In an article in the New York Times in 2004, titled “Pumping Air Into the Museum, So It’s as Big as the World Outside,” Holland Cotter reviewed a retrospective of Fred Wilson’s work organized by the Center for Art and Visual Culture at the University of Maryland (traveling to other museums, including the Studio Museum in Harlem, New York). Wilson, Cotter says, “has brought a bracing, investigatory spirit to contemporary art.” He explains that because the museum functions as “trophy hall and public relations agency for the dominant cultural and political institutions of the past,” Wilson’s installation work, in which he rearranges objects in the host institution’s collection, are “forensic laboratories for examining the dark side of institutional power.” Cotter concludes that Wilson’s “conceptually pointed, technically polished, visually arresting art is an extended meditation on the necessity of learning to see: to see how art and culture are shaped by social, economic and ideological power, and to see how our relationship to that power can determine what our attitude toward art and culture will be.”
Wilson was born in 1954 in Bronx, New York, and continues to live in New York. His family background is African-American, Euro-American, Cherokee, and Caribbean. Shortly after graduating with a BFA from the State University of New York at Purchase in 1976, he worked in the education departments of the Metropolitan Museum of Art and the American Museum of Natural History. He has also worked as an installer of artworks at the Museum of Modern Art in New York.
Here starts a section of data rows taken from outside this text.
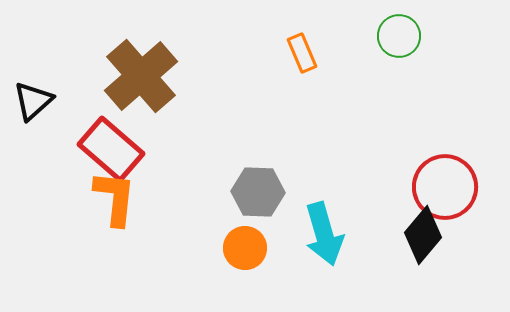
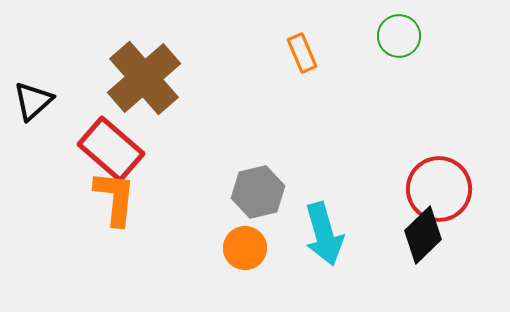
brown cross: moved 3 px right, 2 px down
red circle: moved 6 px left, 2 px down
gray hexagon: rotated 15 degrees counterclockwise
black diamond: rotated 6 degrees clockwise
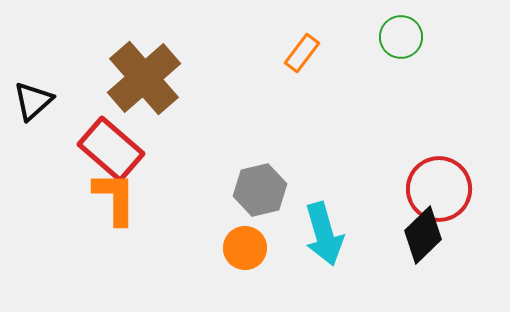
green circle: moved 2 px right, 1 px down
orange rectangle: rotated 60 degrees clockwise
gray hexagon: moved 2 px right, 2 px up
orange L-shape: rotated 6 degrees counterclockwise
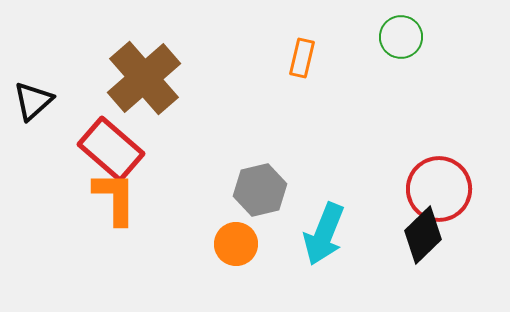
orange rectangle: moved 5 px down; rotated 24 degrees counterclockwise
cyan arrow: rotated 38 degrees clockwise
orange circle: moved 9 px left, 4 px up
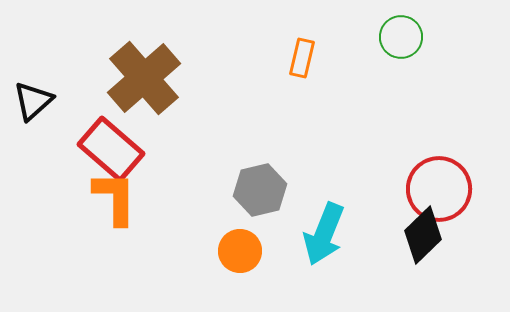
orange circle: moved 4 px right, 7 px down
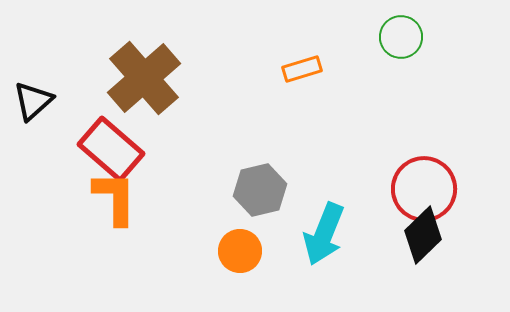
orange rectangle: moved 11 px down; rotated 60 degrees clockwise
red circle: moved 15 px left
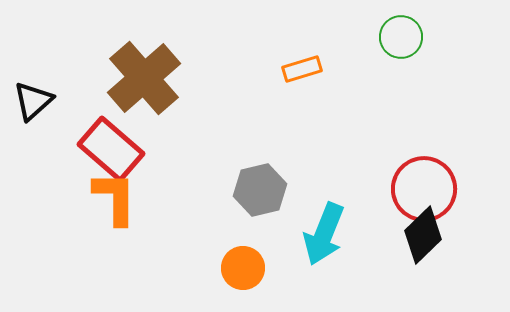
orange circle: moved 3 px right, 17 px down
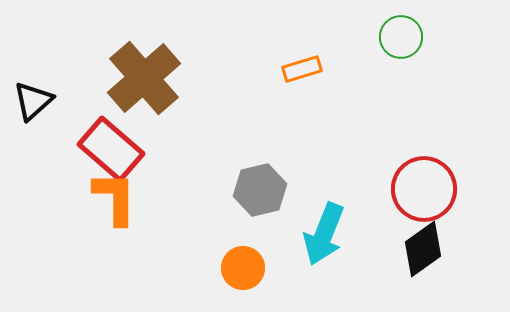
black diamond: moved 14 px down; rotated 8 degrees clockwise
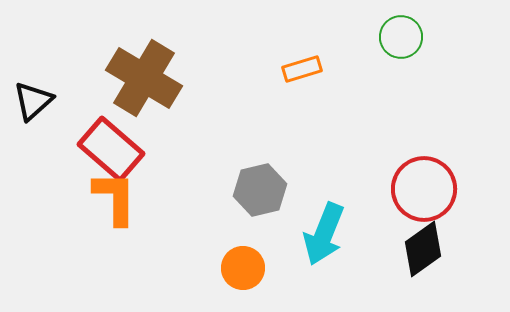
brown cross: rotated 18 degrees counterclockwise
His exhibition history began in 1981 with his inclusion in a group show at A.I.R. Gallery. He showed at the Sculpture Center in 1982 and in 1985 participated in “Art on the Beach,” sponsored by Creative Time. In 1988 he created a temporary outdoor sculpture for the Public Art Fund. All of these venues were in New York, as was Wilson’s first one-person exhibition, “The Other Museum,” in 1990 at the alternative art space White Columns (traveling to the Washington Project for the Arts in Washington, DC). In 1990 he received a grant from the National Endowment for the Arts. In 1991 Wilson had one-person exhibitions at two New York galleries: Gracie Mansion and Metro Pictures. He continued to show at Metro Pictures in subsequent years.
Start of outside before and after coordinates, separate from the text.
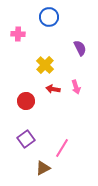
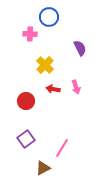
pink cross: moved 12 px right
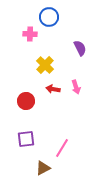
purple square: rotated 30 degrees clockwise
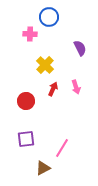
red arrow: rotated 104 degrees clockwise
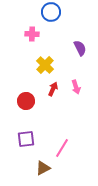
blue circle: moved 2 px right, 5 px up
pink cross: moved 2 px right
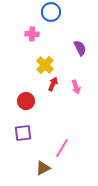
red arrow: moved 5 px up
purple square: moved 3 px left, 6 px up
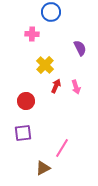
red arrow: moved 3 px right, 2 px down
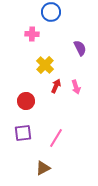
pink line: moved 6 px left, 10 px up
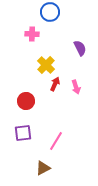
blue circle: moved 1 px left
yellow cross: moved 1 px right
red arrow: moved 1 px left, 2 px up
pink line: moved 3 px down
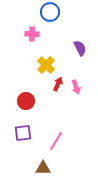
red arrow: moved 3 px right
brown triangle: rotated 28 degrees clockwise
In 1992 Wilson created “Mining the Museum” at the Maryland Historical Society in Baltimore, and in 1993 he showed at the Indianapolis Museum of Art, the Capp Street Project in San Francisco, and the Whitney Biennial at the Whitney Museum of American Art in New York. He also has had solo shows at the Museum of Contemporary Art, Chicago (1994), the Ian Potter Museum of Art at the University of Melbourne in Australia (1998), and the de Young Museum in San Francisco (1999). In 1999 he received a John D. and Catherine T. MacArthur Fellowship. In 2003 Wilson represented the United States in the Venice Biennale. Crown Point Press published his first prints in 2004. Wilson’s work is in the collections of the Whitney Museum of American Art in New York, the Museum of Modern Art in New York, and the Baltimore Museum of Art, among other museums. He is represented by Pace Wildenstein, New York.